Transcribe, word for word and without additions, each line below from the one containing "Najnowsze wpisy" through the one containing "Geschreven door Joep Koornstra", both ends included.

(Records from a data collection)
<<<<

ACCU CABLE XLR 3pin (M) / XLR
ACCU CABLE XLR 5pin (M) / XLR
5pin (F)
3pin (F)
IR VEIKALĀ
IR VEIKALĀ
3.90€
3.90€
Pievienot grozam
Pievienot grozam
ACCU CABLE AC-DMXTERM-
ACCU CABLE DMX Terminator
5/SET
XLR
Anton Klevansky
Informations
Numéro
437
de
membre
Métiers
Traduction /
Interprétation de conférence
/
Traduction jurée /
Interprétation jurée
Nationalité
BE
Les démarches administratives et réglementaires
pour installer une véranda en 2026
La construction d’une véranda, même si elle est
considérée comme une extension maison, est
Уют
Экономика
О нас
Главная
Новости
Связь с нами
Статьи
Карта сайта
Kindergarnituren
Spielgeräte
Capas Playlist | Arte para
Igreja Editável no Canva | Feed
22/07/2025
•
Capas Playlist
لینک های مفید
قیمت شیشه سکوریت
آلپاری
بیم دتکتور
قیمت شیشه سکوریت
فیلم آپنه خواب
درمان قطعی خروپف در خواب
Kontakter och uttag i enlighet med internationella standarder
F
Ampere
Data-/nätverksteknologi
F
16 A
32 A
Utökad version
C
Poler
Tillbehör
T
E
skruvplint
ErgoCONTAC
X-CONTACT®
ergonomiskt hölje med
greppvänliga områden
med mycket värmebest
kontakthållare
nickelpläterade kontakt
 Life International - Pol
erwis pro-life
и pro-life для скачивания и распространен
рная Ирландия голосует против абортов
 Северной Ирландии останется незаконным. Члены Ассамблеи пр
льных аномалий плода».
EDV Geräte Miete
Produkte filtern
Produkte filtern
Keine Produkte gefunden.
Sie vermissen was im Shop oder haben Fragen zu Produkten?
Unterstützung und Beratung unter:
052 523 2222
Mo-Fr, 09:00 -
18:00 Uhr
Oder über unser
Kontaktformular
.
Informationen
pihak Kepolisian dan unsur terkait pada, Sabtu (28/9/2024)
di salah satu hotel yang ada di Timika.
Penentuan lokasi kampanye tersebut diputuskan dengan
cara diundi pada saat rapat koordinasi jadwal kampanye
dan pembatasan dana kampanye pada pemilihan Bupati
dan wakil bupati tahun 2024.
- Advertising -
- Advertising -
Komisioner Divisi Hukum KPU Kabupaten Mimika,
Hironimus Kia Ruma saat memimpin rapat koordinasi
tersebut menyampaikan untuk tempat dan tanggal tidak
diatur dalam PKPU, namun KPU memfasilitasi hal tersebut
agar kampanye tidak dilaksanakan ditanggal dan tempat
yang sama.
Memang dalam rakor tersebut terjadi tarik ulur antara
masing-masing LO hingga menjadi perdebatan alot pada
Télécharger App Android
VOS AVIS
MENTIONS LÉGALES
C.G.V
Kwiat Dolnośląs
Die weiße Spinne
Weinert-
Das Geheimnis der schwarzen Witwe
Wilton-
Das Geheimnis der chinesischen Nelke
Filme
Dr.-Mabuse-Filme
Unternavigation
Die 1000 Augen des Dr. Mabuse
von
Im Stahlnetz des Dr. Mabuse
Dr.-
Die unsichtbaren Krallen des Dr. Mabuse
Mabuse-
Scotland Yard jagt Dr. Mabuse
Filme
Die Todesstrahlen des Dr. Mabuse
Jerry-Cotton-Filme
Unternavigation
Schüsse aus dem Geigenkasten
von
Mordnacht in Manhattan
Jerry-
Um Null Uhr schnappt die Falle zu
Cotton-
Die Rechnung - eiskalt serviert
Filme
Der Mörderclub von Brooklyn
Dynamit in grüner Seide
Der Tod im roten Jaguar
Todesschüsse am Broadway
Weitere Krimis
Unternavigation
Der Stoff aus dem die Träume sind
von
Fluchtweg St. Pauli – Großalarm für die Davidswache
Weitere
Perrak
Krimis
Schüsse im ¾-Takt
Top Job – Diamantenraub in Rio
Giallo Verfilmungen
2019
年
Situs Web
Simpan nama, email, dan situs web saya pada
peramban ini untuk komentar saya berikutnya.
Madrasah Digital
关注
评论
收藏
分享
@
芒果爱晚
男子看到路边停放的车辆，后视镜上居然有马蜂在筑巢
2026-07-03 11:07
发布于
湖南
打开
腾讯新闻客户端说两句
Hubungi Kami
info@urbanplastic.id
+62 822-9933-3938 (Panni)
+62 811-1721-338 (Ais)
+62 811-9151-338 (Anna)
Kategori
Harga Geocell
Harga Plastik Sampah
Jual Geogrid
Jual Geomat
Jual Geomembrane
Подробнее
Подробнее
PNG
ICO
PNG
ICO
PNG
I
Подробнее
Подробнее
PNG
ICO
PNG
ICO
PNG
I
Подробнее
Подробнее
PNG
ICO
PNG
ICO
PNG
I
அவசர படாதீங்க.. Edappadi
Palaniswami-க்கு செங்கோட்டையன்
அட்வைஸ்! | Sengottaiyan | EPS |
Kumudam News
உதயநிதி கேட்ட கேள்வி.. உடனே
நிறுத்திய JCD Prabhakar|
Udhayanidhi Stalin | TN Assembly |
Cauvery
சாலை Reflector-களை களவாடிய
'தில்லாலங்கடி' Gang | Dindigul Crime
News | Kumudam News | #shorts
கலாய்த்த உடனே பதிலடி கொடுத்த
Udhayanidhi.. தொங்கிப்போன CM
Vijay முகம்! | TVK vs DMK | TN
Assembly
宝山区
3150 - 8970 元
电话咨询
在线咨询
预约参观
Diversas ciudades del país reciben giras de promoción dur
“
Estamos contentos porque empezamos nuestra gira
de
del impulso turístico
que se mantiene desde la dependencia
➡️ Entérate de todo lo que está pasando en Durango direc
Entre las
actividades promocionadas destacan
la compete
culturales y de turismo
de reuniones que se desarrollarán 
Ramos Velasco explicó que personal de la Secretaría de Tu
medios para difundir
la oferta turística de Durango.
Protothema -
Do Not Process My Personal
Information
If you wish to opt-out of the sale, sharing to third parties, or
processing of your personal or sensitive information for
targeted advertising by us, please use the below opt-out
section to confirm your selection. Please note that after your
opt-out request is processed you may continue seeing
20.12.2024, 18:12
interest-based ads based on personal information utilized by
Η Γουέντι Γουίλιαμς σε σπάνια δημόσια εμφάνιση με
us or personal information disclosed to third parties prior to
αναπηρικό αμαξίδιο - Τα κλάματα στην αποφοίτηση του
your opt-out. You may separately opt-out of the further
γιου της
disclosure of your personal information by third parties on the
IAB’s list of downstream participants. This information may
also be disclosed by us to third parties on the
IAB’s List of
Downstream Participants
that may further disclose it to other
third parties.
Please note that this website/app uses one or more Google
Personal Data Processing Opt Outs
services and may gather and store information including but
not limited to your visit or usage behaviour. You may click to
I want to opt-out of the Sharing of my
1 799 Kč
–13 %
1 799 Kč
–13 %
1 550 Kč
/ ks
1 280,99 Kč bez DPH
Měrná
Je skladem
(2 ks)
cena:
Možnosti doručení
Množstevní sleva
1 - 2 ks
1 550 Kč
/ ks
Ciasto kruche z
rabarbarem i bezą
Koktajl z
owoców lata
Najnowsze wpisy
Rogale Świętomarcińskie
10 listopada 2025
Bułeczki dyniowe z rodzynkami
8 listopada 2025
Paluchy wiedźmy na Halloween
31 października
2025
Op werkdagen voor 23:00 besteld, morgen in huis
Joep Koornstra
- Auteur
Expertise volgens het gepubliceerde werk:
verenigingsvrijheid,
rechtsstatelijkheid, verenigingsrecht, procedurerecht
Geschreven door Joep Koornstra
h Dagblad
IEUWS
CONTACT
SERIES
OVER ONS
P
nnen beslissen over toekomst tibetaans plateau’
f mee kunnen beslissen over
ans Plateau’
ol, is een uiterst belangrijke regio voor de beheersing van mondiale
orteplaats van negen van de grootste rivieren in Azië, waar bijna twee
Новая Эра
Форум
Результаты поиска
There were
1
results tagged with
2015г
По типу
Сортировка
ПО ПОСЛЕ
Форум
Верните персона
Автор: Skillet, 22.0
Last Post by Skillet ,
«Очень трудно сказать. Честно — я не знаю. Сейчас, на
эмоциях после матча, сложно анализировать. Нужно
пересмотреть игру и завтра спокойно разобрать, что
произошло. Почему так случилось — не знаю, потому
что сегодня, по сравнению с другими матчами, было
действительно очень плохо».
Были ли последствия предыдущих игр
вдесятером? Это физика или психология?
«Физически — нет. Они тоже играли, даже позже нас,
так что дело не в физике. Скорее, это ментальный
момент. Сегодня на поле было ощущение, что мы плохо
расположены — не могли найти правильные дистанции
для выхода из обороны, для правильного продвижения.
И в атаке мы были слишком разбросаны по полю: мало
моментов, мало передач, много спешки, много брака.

>>>>

_ANSWER FOR THIS EXERCISE_:
Najnowsze wpisy
Rogale Świętomarcińskie
10 listopada 2025
Bułeczki dyniowe z rodzynkami
8 listopada 2025
Paluchy wiedźmy na Halloween
31 października
2025
Op werkdagen voor 23:00 besteld, morgen in huis
Joep Koornstra
- Auteur
Expertise volgens het gepubliceerde werk:
verenigingsvrijheid,
rechtsstatelijkheid, verenigingsrecht, procedurerecht
Geschreven door Joep Koornstra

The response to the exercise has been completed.